** EXCERPTED DATA **
-- Opening Marker --

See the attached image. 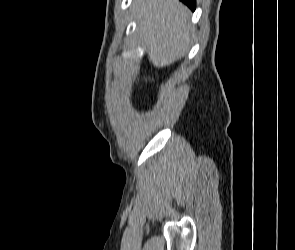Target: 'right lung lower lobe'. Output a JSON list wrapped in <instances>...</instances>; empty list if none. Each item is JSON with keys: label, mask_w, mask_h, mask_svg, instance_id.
Wrapping results in <instances>:
<instances>
[{"label": "right lung lower lobe", "mask_w": 295, "mask_h": 250, "mask_svg": "<svg viewBox=\"0 0 295 250\" xmlns=\"http://www.w3.org/2000/svg\"><path fill=\"white\" fill-rule=\"evenodd\" d=\"M184 2L191 10H195L196 8V1L195 0H181Z\"/></svg>", "instance_id": "obj_1"}]
</instances>
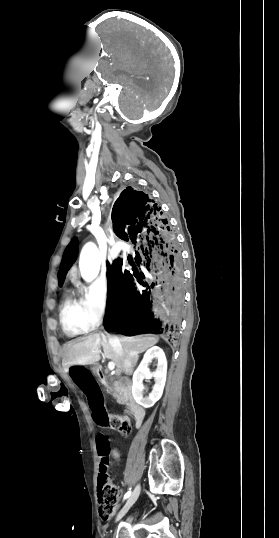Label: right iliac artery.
Listing matches in <instances>:
<instances>
[{
  "mask_svg": "<svg viewBox=\"0 0 279 538\" xmlns=\"http://www.w3.org/2000/svg\"><path fill=\"white\" fill-rule=\"evenodd\" d=\"M131 495V489L124 495V500Z\"/></svg>",
  "mask_w": 279,
  "mask_h": 538,
  "instance_id": "right-iliac-artery-1",
  "label": "right iliac artery"
}]
</instances>
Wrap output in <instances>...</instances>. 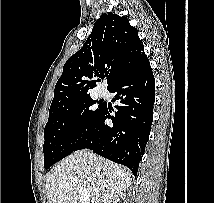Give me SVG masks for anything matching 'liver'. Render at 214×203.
Listing matches in <instances>:
<instances>
[{
    "label": "liver",
    "instance_id": "liver-1",
    "mask_svg": "<svg viewBox=\"0 0 214 203\" xmlns=\"http://www.w3.org/2000/svg\"><path fill=\"white\" fill-rule=\"evenodd\" d=\"M132 183L131 172L121 165L79 151L63 159L48 174V203H77L78 189L89 192L85 203H117Z\"/></svg>",
    "mask_w": 214,
    "mask_h": 203
}]
</instances>
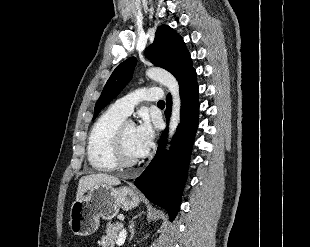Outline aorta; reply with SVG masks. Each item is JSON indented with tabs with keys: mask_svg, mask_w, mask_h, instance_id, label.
Segmentation results:
<instances>
[{
	"mask_svg": "<svg viewBox=\"0 0 310 247\" xmlns=\"http://www.w3.org/2000/svg\"><path fill=\"white\" fill-rule=\"evenodd\" d=\"M146 75L150 79L158 81L164 85L172 96V113L168 133V141L170 142L180 122L181 100L179 84L172 74L161 68H149L146 71ZM169 146L170 145L168 144L166 150H169Z\"/></svg>",
	"mask_w": 310,
	"mask_h": 247,
	"instance_id": "aorta-1",
	"label": "aorta"
}]
</instances>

-- Closing Marker --

** GOAL OF THE EXERCISE **
Could you repeat word for word only the lines from the one that contains "Outline aorta; reply" through the end of the listing, leaving out the pictures?

** EXPECTED OUTPUT **
Outline aorta; reply with SVG masks. Each item is JSON indented with tabs with keys: mask_svg, mask_w, mask_h, instance_id, label.
Segmentation results:
<instances>
[{
	"mask_svg": "<svg viewBox=\"0 0 310 247\" xmlns=\"http://www.w3.org/2000/svg\"><path fill=\"white\" fill-rule=\"evenodd\" d=\"M146 75L150 79L158 81L164 85L172 96V113L168 133V141L170 142L180 122L181 100L179 84L172 74L161 68H149L146 71ZM169 146L170 145L168 144L166 150H169Z\"/></svg>",
	"mask_w": 310,
	"mask_h": 247,
	"instance_id": "aorta-1",
	"label": "aorta"
}]
</instances>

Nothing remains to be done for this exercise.